World-renowned five-star chefs and people who pay exorbitant prices to munch on finger food have flocked to our city for the ultra-luxe, big-bucks Taste Fort Lauderdale events — a part of the South Beach Wine and Food Festival taking place this week.
The City of Fort Lauderdale has welcomed the festival with open arms. Earlier this month, commissioners unanimously approved $65,000 in taxpayers’ money to help fund two high-dollar events: a $125 Seaside Eats dinner on Wednesday at the Bonnet House and a $175 Bloody Mary Brunch on Sunday at the Ritz-Carlton hotel.
Unsurprisingly, the move has homeless activists peeved. It was a little over a year ago that the same city commissioners passed an ordinance outlawing public food sharings unless organizers met certain conditions, like providing sinks and toilets. The ordinance was intended to stop people from giving food to homeless people.

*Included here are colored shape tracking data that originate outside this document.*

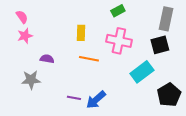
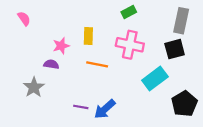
pink star: (25, 36) -> (61, 46), moved
gray star: (31, 80) -> (34, 87), turned -30

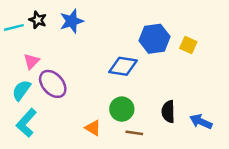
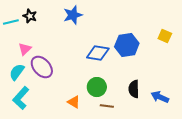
blue star: (72, 21) -> (73, 15), moved
blue hexagon: (154, 39) -> (127, 45), moved
yellow square: (188, 45) -> (165, 36), moved

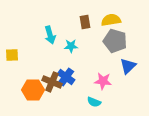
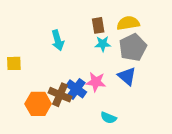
gray pentagon: (115, 41) -> (133, 47), turned 30
cyan star: (71, 46) -> (103, 44), moved
blue triangle: (128, 66) -> (127, 76), moved, turned -36
pink star: (103, 81) -> (96, 82), moved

Activists plan to protest outside both events this week to raise awareness about the City of Fort Lauderdale’s priorities.
“This is worse than hypocrisy,” says protest organizer Jeff Weinberger, an activist with the October 22nd Alliance to End Homelessness. “If the city was serious about helping homeless people, they could use that money to house four or five chronically homeless people in an apartment. It could save lives.”